### What to do
Skipping all images, output the listing word for word.

### Raw data

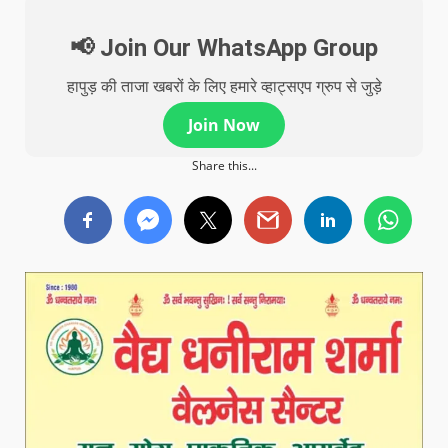
📢 Join Our WhatsApp Group
हापुड़ की ताजा खबरों के लिए हमारे व्हाट्सएप ग्रुप से जुड़े
Join Now
Share this...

### Completed task
📢 Join Our WhatsApp Group
हापुड़ की ताजा खबरों के लिए हमारे व्हाट्सएप ग्रुप से जुड़े
Join Now
Share this...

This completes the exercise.